* Task to complete *
Transcribe each line below verbatim; pictures excluded.
------ Raw data ------
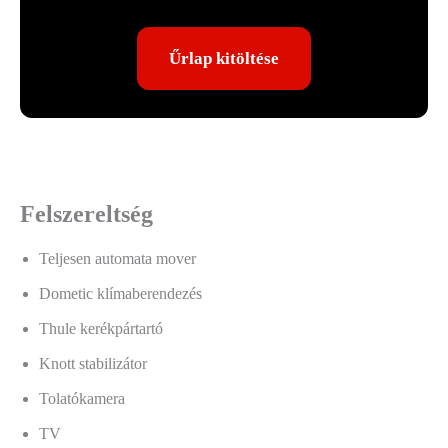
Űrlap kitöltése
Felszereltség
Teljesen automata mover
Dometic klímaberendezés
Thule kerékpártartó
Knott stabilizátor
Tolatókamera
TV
------
* Answer for this exercise *
Űrlap kitöltése
Felszereltség
Teljesen automata mover
Dometic klímaberendezés
Thule kerékpártartó
Knott stabilizátor
Tolatókamera
TV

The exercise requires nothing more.